Please work out how many lines in the material below contain the string "bloccati", and answer with that number only.

- Opening Delimiter -

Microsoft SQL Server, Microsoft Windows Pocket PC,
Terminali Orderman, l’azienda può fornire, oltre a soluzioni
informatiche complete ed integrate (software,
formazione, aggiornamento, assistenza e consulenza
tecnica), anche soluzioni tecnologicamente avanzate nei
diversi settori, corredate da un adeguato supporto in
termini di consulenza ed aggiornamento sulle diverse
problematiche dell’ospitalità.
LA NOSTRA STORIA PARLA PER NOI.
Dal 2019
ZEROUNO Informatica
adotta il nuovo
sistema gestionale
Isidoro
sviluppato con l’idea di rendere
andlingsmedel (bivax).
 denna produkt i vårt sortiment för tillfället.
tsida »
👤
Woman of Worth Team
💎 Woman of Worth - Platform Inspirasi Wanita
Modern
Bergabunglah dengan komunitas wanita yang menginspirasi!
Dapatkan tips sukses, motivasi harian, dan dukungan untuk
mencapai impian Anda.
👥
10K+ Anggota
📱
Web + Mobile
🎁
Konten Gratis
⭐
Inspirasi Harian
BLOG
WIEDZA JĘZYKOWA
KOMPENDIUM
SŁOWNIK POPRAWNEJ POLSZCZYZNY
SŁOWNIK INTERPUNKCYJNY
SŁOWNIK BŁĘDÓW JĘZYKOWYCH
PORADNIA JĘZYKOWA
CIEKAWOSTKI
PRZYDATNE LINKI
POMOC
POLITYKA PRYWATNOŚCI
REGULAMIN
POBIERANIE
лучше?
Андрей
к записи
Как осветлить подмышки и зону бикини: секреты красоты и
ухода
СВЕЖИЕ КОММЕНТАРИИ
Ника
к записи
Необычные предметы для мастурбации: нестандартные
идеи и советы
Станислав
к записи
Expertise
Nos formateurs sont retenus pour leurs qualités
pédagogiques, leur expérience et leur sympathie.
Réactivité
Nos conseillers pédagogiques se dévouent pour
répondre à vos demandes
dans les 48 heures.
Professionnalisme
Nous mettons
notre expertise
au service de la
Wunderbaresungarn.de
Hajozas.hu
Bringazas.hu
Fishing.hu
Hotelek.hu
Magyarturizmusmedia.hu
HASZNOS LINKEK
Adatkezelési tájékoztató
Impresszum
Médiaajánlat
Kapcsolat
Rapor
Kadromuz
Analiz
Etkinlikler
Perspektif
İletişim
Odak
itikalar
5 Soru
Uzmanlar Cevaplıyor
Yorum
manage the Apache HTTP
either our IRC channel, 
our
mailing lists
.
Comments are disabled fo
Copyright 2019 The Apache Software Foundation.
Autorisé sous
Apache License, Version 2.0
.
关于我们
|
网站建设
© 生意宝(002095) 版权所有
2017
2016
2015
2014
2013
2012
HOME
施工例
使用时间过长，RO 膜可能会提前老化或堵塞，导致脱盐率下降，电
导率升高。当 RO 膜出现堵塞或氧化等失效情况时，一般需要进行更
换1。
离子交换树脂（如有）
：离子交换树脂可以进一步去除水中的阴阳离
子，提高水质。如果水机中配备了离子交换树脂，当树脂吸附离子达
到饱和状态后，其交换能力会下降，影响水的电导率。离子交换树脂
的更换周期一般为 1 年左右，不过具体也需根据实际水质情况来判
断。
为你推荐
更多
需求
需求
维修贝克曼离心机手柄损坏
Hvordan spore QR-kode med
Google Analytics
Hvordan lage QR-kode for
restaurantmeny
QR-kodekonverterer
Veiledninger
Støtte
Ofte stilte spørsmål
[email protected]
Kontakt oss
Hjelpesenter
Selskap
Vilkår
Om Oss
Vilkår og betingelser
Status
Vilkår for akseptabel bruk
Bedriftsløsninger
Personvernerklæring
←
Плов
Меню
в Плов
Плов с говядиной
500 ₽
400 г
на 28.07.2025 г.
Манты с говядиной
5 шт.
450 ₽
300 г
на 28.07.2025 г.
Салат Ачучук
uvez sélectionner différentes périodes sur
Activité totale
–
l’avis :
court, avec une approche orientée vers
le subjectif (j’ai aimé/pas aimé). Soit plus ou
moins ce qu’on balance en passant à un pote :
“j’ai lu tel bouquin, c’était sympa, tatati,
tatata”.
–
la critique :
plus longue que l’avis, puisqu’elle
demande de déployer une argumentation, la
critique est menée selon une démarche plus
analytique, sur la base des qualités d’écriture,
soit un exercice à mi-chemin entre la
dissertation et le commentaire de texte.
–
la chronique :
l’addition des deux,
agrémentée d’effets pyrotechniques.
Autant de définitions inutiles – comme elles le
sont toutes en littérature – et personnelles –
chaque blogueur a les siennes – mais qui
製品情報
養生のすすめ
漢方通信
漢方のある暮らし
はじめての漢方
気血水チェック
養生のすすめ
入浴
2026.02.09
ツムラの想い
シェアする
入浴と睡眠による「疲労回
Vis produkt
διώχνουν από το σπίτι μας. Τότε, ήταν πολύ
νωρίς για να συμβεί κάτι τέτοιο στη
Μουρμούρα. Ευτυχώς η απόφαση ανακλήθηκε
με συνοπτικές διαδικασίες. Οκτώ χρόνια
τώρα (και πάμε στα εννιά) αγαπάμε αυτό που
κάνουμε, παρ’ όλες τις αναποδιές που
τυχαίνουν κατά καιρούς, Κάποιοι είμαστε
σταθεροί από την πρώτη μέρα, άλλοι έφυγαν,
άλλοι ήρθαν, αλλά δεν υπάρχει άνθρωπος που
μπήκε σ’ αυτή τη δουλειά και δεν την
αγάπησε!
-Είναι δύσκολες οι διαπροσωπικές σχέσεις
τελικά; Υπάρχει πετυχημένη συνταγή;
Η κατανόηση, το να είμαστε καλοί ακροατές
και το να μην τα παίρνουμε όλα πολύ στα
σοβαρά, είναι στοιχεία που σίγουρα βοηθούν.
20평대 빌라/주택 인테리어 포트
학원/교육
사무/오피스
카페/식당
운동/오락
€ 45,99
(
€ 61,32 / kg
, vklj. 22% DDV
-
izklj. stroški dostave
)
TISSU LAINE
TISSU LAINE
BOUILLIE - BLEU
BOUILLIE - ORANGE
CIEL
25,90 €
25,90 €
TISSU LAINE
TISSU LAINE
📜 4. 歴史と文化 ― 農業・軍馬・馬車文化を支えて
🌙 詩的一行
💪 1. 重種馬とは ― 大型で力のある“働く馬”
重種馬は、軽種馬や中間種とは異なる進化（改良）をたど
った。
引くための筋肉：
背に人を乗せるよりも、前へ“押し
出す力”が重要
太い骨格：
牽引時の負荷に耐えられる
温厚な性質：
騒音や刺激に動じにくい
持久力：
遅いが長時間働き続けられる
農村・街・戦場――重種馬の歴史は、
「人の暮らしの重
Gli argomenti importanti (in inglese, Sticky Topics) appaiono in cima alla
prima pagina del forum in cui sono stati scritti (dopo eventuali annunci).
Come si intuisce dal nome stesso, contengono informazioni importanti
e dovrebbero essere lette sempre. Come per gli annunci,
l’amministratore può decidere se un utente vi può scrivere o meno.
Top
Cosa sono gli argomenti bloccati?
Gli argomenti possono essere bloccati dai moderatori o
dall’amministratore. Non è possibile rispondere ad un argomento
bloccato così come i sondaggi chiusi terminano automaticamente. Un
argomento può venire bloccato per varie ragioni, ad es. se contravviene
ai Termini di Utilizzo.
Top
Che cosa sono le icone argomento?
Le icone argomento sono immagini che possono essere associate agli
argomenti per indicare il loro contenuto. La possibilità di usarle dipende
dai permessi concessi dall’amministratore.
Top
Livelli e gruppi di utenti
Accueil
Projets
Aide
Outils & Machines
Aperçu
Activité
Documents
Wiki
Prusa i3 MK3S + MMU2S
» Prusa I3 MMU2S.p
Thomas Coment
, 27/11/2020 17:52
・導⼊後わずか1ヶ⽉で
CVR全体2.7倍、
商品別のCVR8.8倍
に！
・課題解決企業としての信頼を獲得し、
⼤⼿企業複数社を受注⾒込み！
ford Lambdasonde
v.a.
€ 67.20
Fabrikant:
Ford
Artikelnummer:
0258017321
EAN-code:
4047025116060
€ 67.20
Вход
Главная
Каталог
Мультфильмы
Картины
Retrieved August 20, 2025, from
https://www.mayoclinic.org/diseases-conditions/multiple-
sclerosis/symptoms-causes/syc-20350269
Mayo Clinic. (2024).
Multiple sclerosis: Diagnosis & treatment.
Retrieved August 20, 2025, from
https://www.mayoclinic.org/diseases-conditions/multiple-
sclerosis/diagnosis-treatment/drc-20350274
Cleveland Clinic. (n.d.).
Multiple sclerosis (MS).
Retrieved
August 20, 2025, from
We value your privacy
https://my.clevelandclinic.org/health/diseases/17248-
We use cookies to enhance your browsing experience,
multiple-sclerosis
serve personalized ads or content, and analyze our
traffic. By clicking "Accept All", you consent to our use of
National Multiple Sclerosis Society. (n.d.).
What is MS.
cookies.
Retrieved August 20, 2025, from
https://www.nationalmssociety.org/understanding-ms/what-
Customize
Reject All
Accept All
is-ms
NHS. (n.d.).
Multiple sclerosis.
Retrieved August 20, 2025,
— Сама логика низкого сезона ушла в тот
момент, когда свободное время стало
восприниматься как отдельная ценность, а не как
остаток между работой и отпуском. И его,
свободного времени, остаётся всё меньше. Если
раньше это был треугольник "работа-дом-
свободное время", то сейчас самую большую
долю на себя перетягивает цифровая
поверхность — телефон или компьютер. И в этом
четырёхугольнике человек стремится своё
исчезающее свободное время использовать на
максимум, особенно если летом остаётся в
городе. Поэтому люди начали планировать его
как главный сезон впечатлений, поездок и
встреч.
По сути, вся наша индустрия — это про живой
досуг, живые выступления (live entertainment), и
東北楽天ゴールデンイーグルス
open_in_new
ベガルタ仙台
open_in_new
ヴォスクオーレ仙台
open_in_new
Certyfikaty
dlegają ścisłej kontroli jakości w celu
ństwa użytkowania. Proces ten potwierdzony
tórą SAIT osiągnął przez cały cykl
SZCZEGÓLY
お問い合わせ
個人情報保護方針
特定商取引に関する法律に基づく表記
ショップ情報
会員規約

- Closing Delimiter -

> _Written solution_:
2